Saline vs. Cohesive Gel Implants

When it comes to choosing the right type of breast implant, there are many factors to consider, including:

  • Body Frame
  • Amount of Breast Tissue
  • Incision Area
  • Texture of Implant
  • Natural Feel of Implant

About Saline Implants

Saline implants have been used since the 1960’s but gained their popularity between 1992 and 2006 due to the FDA temporary ban on silicone implants. Saline implants consist of a silicone elastomer outer shell filled with a sterile saline solution pre-filled to meet size or filled during surgery.

  • Saline implants can be used for patients who have sagging breasts or have an adequate amount of breast tissue
  • The Saline solution would be absorbed into the patient’s system without harm if ruptured, but the breast would reduce in size and the shell would have to be removed
  • A smaller incision is possible with saline since the implants are filled with saline solutions after insertion
  • The Saline implant has the ability to be adjusted in the Operating Room and may offer some advantages for asymmetry or reconstructive surgery
  • Data now indicates that the saline implant has considerably more complications than the newer Cohesive Gel implants necessitating surgical replacement
  • Data also indicates that 50% of all saline implants will fail within 10 years.

About Cohesive Gel Inserts

Cohesive gel implants (frequently referred to as “Gummy Bear Implants”) are filled prior to surgery with a silicone gel that is lighter, softer and more natural feeling than the saline.

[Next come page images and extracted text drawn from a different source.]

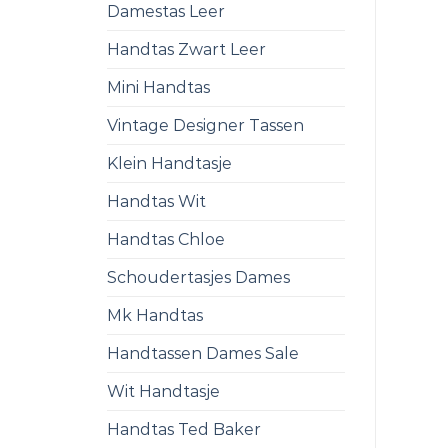
Damestas Leer
Handtas Zwart Leer
Mini Handtas
Vintage Designer Tassen
Klein Handtasje
Handtas Wit
Handtas Chloe
Schoudertasjes Dames
Mk Handtas
Handtassen Dames Sale
Wit Handtasje
Handtas Ted Baker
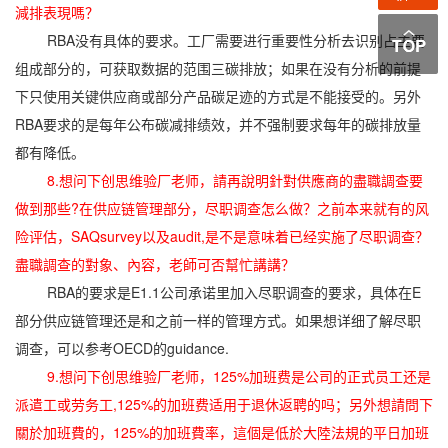
減排表現嗎？
RBA没有具体的要求。工厂需要进行重要性分析去识别占主要
组成部分的，可获取数据的范围三碳排放；如果在没有分析的前提
下只使用关键供应商或部分产品碳足迹的方式是不能接受的。另外
RBA要求的是每年公布碳减排绩效，并不强制要求每年的碳排放量
都有降低。
8.想问下创思维验厂老师，請再說明針對供應商的盡職調查要
做到那些?在供应链管理部分，尽职调查怎么做？之前本来就有的风
险评估，SAQsurvey以及audit,是不是意味着已经实施了尽职调查？
盡職調查的對象、內容，老師可否幫忙講講？
RBA的要求是E1.1公司承诺里加入尽职调查的要求，具体在E
部分供应链管理还是和之前一样的管理方式。如果想详细了解尽职
调查，可以参考OECD的guidance.
9.想问下创思维验厂老师，125%加班费是公司的正式员工还是
派遣工或劳务工,125%的加班费适用于退休返聘的吗；另外想請問下
關於加班費的，125%的加班費率，這個是低於大陸法規的平日加班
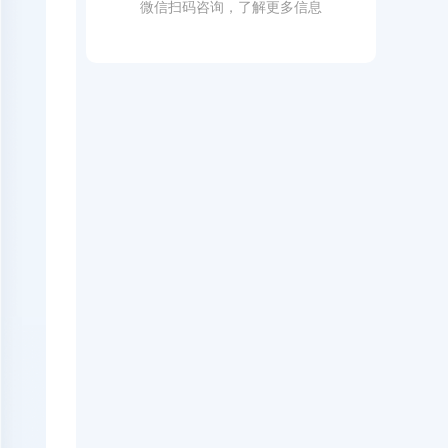
微信扫码咨询，了解更多信息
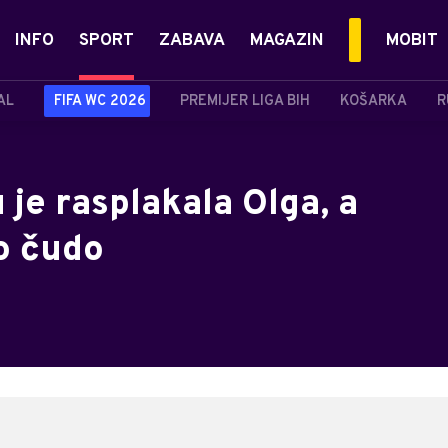
INFO
SPORT
ZABAVA
MAGAZIN
MOBIT
AL
FIFA WC 2026
PREMIJER LIGA BIH
KOŠARKA
R
 je rasplakala Olga, a
o čudo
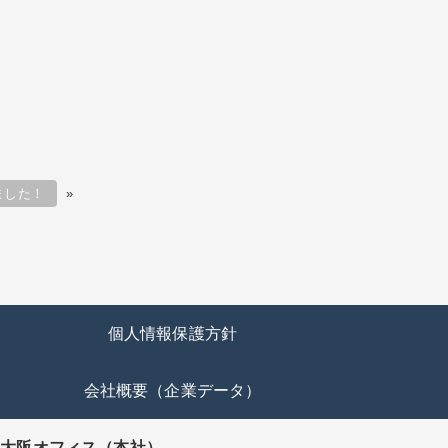
ました！
»
個人情報保護方針
会社概要（企業データ）
大阪オフィス（本社）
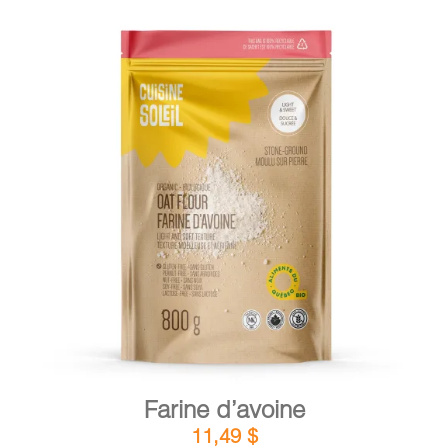
DÉTAILS
AJOUTER AU PANIER
/
Farine d’avoine
11,49
$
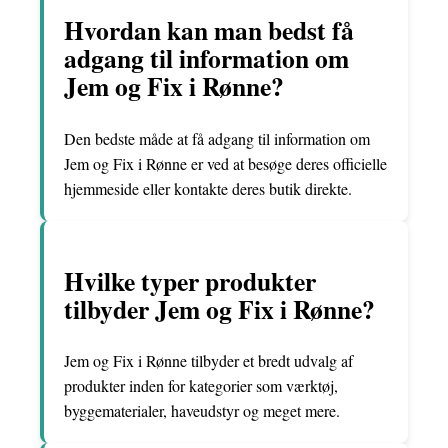
Hvordan kan man bedst få
adgang til information om
Jem og Fix i Rønne?
Den bedste måde at få adgang til information om
Jem og Fix i Rønne er ved at besøge deres officielle
hjemmeside eller kontakte deres butik direkte.
Hvilke typer produkter
tilbyder Jem og Fix i Rønne?
Jem og Fix i Rønne tilbyder et bredt udvalg af
produkter inden for kategorier som værktøj,
byggematerialer, haveudstyr og meget mere.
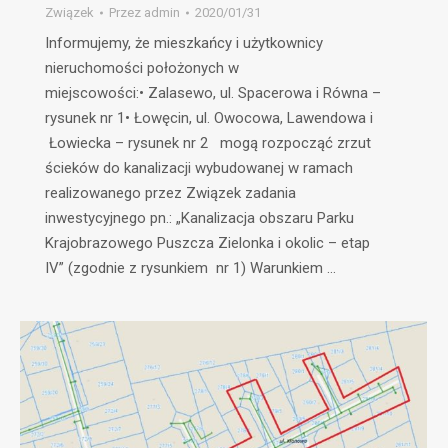
Związek
Przez
admin
2020/01/31
Informujemy, że mieszkańcy i użytkownicy
nieruchomości położonych w
miejscowości:• Zalasewo, ul. Spacerowa i Równa –
rysunek nr 1• Łowęcin, ul. Owocowa, Lawendowa i
Łowiecka – rysunek nr 2 mogą rozpocząć zrzut
ścieków do kanalizacji wybudowanej w ramach
realizowanego przez Związek zadania
inwestycyjnego pn.: „Kanalizacja obszaru Parku
Krajobrazowego Puszcza Zielonka i okolic – etap
IV” (zgodnie z rysunkiem nr 1) Warunkiem …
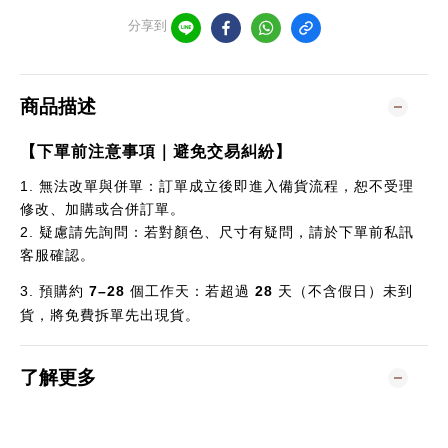
分享到
商品描述
【下單前注意事項｜避免交易糾紛】
1.
無法改單與併單：訂單成立後即進入備貨流程，恕不受理
修改、加購或合併訂單。
2.
疑慮請先詢問：若對顏色、尺寸有疑問，請於下單前私訊
客服確認。
3.
預購約
7–28
個
工作天：若超過
28
天（不含假日）未到
貨，將免費拆單先出現貨。
了解更多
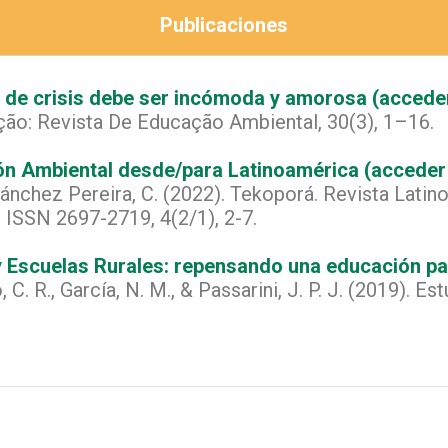
Publicaciones
 de crisis debe ser incómoda y amorosa (acceder
ção: Revista De Educação Ambiental, 30(3), 1–16.
ón Ambiental desde/para Latinoamérica (acceder
Sánchez Pereira, C. (2022). Tekoporá. Revista Lat
. ISSN 2697-2719, 4(2/1), 2-7.
Escuelas Rurales: repensando una educación para
C. R., García, N. M., & Passarini, J. P. J. (2019). Es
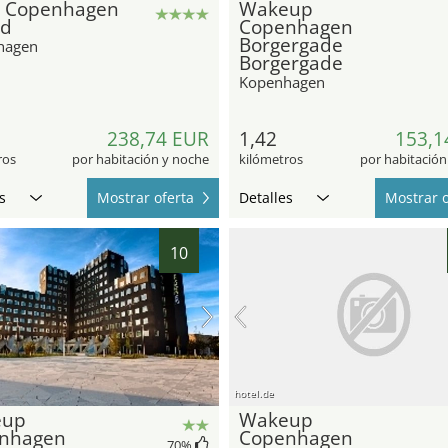
l Copenhagen
Wakeup
nd
Copenhagen
Borgergade
hagen
Borgergade
Kopenhagen
238,74 EUR
1,42
153,1
ros
por habitación y noche
kilómetros
por habitación
s
Mostrar oferta
Detalles
Mostrar o
10
hotel.de
eup
Wakeup
nhagen
Copenhagen
70
%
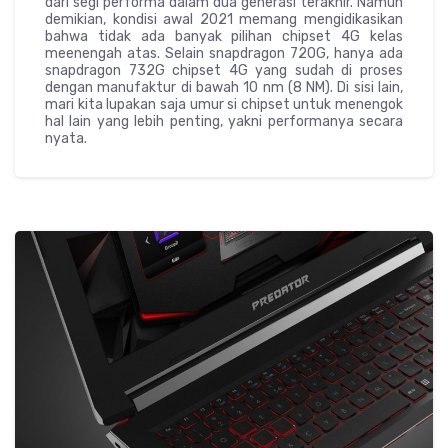
dari segi performa dalam dua generasi terakhir. Namun
demikian, kondisi awal 2021 memang mengidikasikan
bahwa tidak ada banyak pilihan chipset 4G kelas
meenengah atas. Selain snapdragon 720G, hanya ada
snapdragon 732G chipset 4G yang sudah di proses
dengan manufaktur di bawah 10 nm (8 NM). Di sisi lain,
mari kita lupakan saja umur si chipset untuk menengok
hal lain yang lebih penting, yakni performanya secara
nyata.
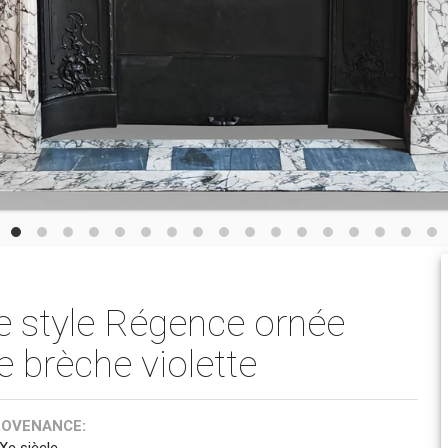
 style Régence ornée
e brèche violette
ROVENANCE:
Xe siècle.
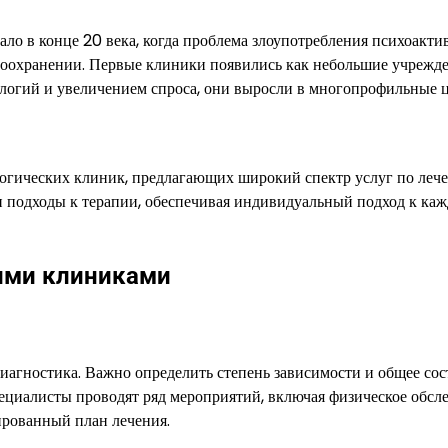
ало в конце 20 века, когда проблема злоупотребления психоакт
воохранении. Первые клиники появились как небольшие учрежде
логий и увеличением спроса, они выросли в многопрофильные 
логических клиник, предлагающих широкий спектр услуг по леч
и подходы к терапии, обеспечивая индивидуальный подход к ка
ими клиниками
иагностика. Важно определить степень зависимости и общее сос
ециалисты проводят ряд мероприятий, включая физическое обсл
ированный план лечения.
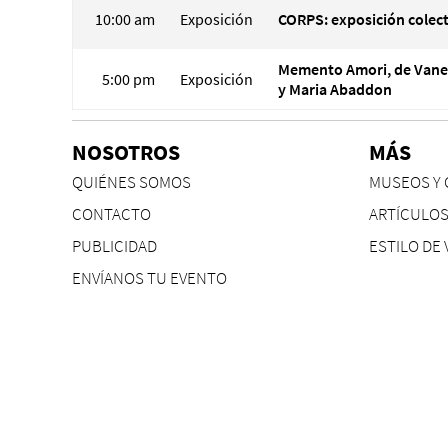
10:00 am
Exposición
CORPS: exposición colect
Memento Amori, de Vane
5:00 pm
Exposición
y Maria Abaddon
NOSOTROS
MÁS
QUIÉNES SOMOS
MUSEOS Y 
CONTACTO
ARTÍCULO
PUBLICIDAD
ESTILO DE 
ENVÍANOS TU EVENTO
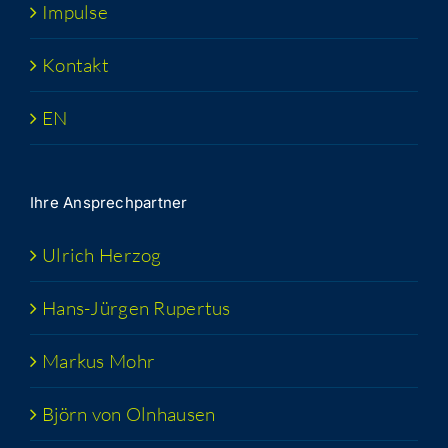
Impul­se
Kon­takt
EN
Ihre Ansprech­part­ner
Ulrich Her­zog
Hans-Jür­­gen Rupertus
Mar­kus Mohr
Björn von Olnhausen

  • Implant provides a softer and more natural feel and better movement
  • In the very rare instance of damage, the “cohesiveness” prevents leakage or migration of the gel
  • Maintains its shape (less chance of ripples or folding) over a longer period of time
  • The cohesive implant requires a slightly larger incision since the implant is prefilled
  • More versatile implant, especially for women with very low natural body fat
  • Replacement of the Cohesive implant is much less likely than the saline implant.  Many countries consider them “Permanent”

Implant FAQs

Why are Cohesive Gel Implants anatomically shaped?
A breast projects more at the bottom than at the top. Therefore, it makes sense for an implant to be shaped that way. And the thinner an implant is at the top, the more gradually and naturally it will feather into the upper chest, making itself less conspicuous. Without a cohesive, form stable filler, there is little point in making shape into an implant, as the implant will ultimately lose the shape. But with a form stable filler, the shape will be maintained.
What happens if a Cohesive Gel Implants ruptures?
Many patients and even some plastic surgeons have the mistaken belief that highly cohesive implants cannot break. Unfortunately, they can break. The rate of breakage is lower than with other implants, but it can happen. The number of cases is too low to draw conclusions about what happens. But in anecdotal discussions between plastic surgeons, the gel stays within the scar tissue that is around the implant. Some people have thought that the gel is so thick that it doesn’t even leave the shell, but that is clearly not true.
How would you know if a Cohesive Gel Implant has leaked?
The numbers of patients with ruptured gummy bear implants seem to be low. In some cases, there can be a change in the shape or feel of the breast and breast implant. In one case a patient developed a large soft bump in the upper outer breast, with a bit of a depression beneath it. The breast can feel soft, look distorted, or somehow change its appearance. Presumably, there are cases in which the implant has broken but it is not perceptible to the patient or doctor. In these cases, an MRI is the only way to diagnose the problem. In fact, patients receiving any type of silicone breast implants, including highly cohesive implants, are advised to get an MRI every other year to check for “silent rupture.” While patients are all made aware of this, in reality very few actually get these MRIs.